Consumer electrical company, Havells India, is eyeing a ₹500-crore turnover from the recently launched water-purifier business, over the next four-five years.

For the current fiscal , it is expecting a turnover of ₹100 crore from the vertical that it entered in December last year.

Nearly half the group’s turnover as on FY-18, about ₹4,000 crore out of a total of ₹8,250 crore, comes from consumer businesses that include the ‘Lloyd’ brand of white goods.

According to Shashank Shrivastav, Vice- President, Havells, water purifier may be a new verticalbut the scope for growth is “immense”. “Increased demand and ‘our disruptive products’ will drive the growth,” he said.

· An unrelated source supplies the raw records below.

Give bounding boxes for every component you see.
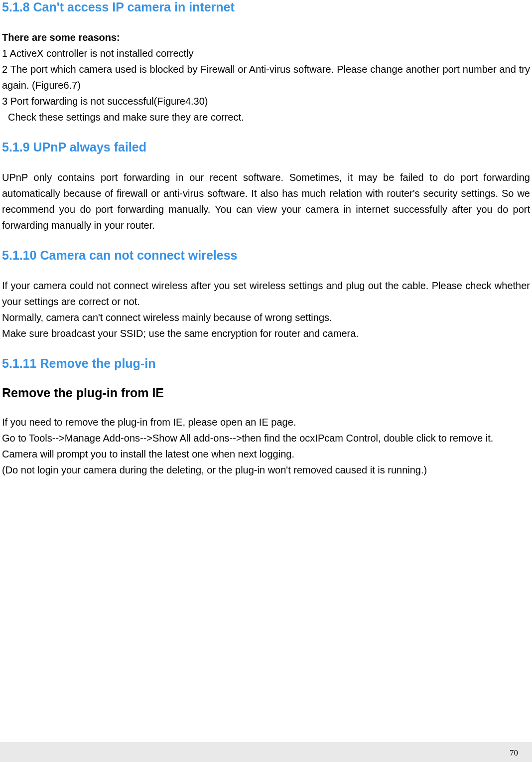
check-text: Check these settings and make sure they … xyxy=(2,109,530,125)
wireless-p1: If your camera could not connect wireles… xyxy=(2,278,530,309)
heading-518: 5.1.8 Can't access IP camera in internet xyxy=(2,0,530,14)
reason-1: 1 ActiveX controller is not installed co… xyxy=(2,45,530,61)
page-number: 70 xyxy=(510,748,518,758)
wireless-p3: Make sure broadcast your SSID; use the s… xyxy=(2,325,530,341)
wireless-p2: Normally, camera can't connect wireless … xyxy=(2,309,530,325)
plugin-p3: Camera will prompt you to install the la… xyxy=(2,446,530,462)
reasons-label: There are some reasons: xyxy=(2,29,530,45)
plugin-p1: If you need to remove the plug-in from I… xyxy=(2,414,530,430)
footer-bar xyxy=(0,742,532,762)
heading-519: 5.1.9 UPnP always failed xyxy=(2,140,530,154)
heading-5110: 5.1.10 Camera can not connect wireless xyxy=(2,248,530,263)
reason-3: 3 Port forwarding is not successful(Figu… xyxy=(2,93,530,109)
reason-2: 2 The port which camera used is blocked … xyxy=(2,61,530,93)
plugin-p4: (Do not login your camera during the del… xyxy=(2,462,530,478)
upnp-body: UPnP only contains port forwarding in ou… xyxy=(2,169,530,233)
heading-5111: 5.1.11 Remove the plug-in xyxy=(2,356,530,371)
subheading-remove-ie: Remove the plug-in from IE xyxy=(2,386,530,400)
plugin-p2: Go to Tools-->Manage Add-ons-->Show All … xyxy=(2,430,530,446)
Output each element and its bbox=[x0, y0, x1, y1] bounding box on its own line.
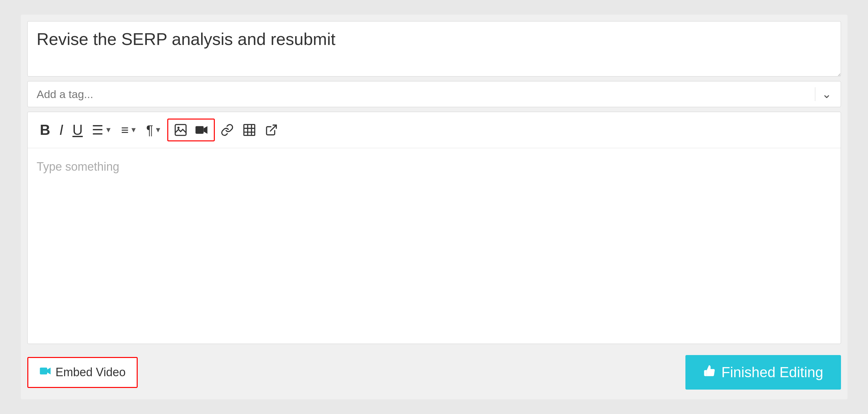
chevron-down-icon[interactable]: ⌄ bbox=[815, 87, 832, 101]
svg-rect-2 bbox=[195, 126, 204, 134]
editor-container: B I U ☰ ▼ ≡ ▼ ¶ ▼ bbox=[27, 112, 841, 344]
insert-link-button[interactable] bbox=[217, 121, 237, 139]
italic-button[interactable]: I bbox=[56, 119, 66, 141]
unordered-list-button[interactable]: ≡ ▼ bbox=[118, 120, 140, 140]
embed-video-icon bbox=[39, 365, 51, 380]
italic-label: I bbox=[59, 122, 63, 138]
paragraph-icon: ¶ bbox=[146, 123, 153, 138]
tag-row: ⌄ bbox=[27, 81, 841, 107]
tag-input[interactable] bbox=[37, 88, 815, 101]
paragraph-button[interactable]: ¶ ▼ bbox=[143, 120, 165, 140]
editor-placeholder: Type something bbox=[37, 160, 119, 173]
svg-rect-10 bbox=[40, 367, 47, 374]
unordered-list-dropdown-arrow: ▼ bbox=[130, 126, 137, 134]
embed-video-button[interactable]: Embed Video bbox=[27, 357, 138, 388]
ordered-list-icon: ☰ bbox=[92, 122, 103, 138]
insert-image-button[interactable] bbox=[171, 121, 190, 139]
finished-editing-button[interactable]: Finished Editing bbox=[685, 355, 841, 390]
main-container: Revise the SERP analysis and resubmit ⌄ … bbox=[21, 14, 847, 400]
insert-video-button[interactable] bbox=[192, 121, 211, 139]
underline-button[interactable]: U bbox=[69, 119, 86, 141]
title-input[interactable]: Revise the SERP analysis and resubmit bbox=[27, 21, 841, 77]
media-group bbox=[167, 119, 215, 141]
unordered-list-icon: ≡ bbox=[121, 123, 129, 138]
svg-rect-0 bbox=[176, 124, 186, 135]
finished-editing-label: Finished Editing bbox=[721, 364, 823, 380]
ordered-list-dropdown-arrow: ▼ bbox=[105, 126, 112, 134]
thumbs-up-icon bbox=[703, 364, 716, 380]
expand-button[interactable] bbox=[262, 121, 281, 139]
editor-body[interactable]: Type something bbox=[28, 148, 841, 344]
paragraph-dropdown-arrow: ▼ bbox=[155, 126, 162, 134]
bold-button[interactable]: B bbox=[37, 119, 54, 141]
svg-line-9 bbox=[271, 125, 276, 131]
svg-point-1 bbox=[177, 127, 180, 129]
svg-marker-11 bbox=[47, 367, 51, 374]
bold-label: B bbox=[40, 122, 51, 138]
footer-row: Embed Video Finished Editing bbox=[27, 349, 841, 393]
embed-video-label: Embed Video bbox=[56, 365, 126, 379]
svg-marker-3 bbox=[204, 126, 208, 134]
svg-rect-4 bbox=[244, 124, 255, 135]
toolbar: B I U ☰ ▼ ≡ ▼ ¶ ▼ bbox=[28, 112, 841, 148]
ordered-list-button[interactable]: ☰ ▼ bbox=[89, 120, 115, 140]
underline-label: U bbox=[72, 122, 83, 138]
insert-table-button[interactable] bbox=[240, 121, 259, 139]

The company is also spending on in-house research and development (R&D) to ensure that it has a differentiated portfolio of water purifiers which allows it ‘competitive advantage’. Nearly, three per cent of Havells’ annual turnover is spent on R&D. Shrivastav could not share the break-up of R&D spent on purifiers.

“We do have plans to expand the product portfolio over the next one month,” he added.

In line with its policy to have local manufacturing, Havells leveraged space within its Haridwar unit to set-up the water purifier making plant. The facility has a capacity for 500,000 units per annum and can be doubled by adding new lines.

Water purifiers are a ₹6000 crore market in India, with Eureka Forbes and Kent RO Systems being the dominant players. Between the two, they occupy nearly 80 per cent of the organised market.

First time users still account for 65-70 per cent of the market, with 30-35 per cent coming from replacement sales.

“Over the next five years we are targeting a 10 per cent market share,” Shrivastav added.

Apart from making purifiers for domestic use, Havells will also expand product lines to include institutional offerings.